## TASK DESCRIPTION
With the material below, print exactly the lines between the line holding "Bylinky na kašel" and the line holding "Bylinky na menstruaci", inclusive. Add nothing else.

## DATA FOR REVIEW
^^^^^^^^

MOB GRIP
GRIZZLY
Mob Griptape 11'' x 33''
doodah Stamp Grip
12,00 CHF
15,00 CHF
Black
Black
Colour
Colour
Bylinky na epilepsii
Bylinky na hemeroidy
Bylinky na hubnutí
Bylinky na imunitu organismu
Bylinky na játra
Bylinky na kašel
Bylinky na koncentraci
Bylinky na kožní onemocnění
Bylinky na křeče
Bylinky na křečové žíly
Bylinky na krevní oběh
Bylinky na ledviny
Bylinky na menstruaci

^^^^^^^^

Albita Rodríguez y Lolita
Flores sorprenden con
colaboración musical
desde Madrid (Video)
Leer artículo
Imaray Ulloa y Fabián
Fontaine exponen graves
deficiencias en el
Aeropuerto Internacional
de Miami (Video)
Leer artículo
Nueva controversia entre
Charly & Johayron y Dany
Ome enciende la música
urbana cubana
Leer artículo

^^^^^^^^

## ANSWER SECTION
Bylinky na kašel
Bylinky na koncentraci
Bylinky na kožní onemocnění
Bylinky na křeče
Bylinky na křečové žíly
Bylinky na krevní oběh
Bylinky na ledviny
Bylinky na menstruaci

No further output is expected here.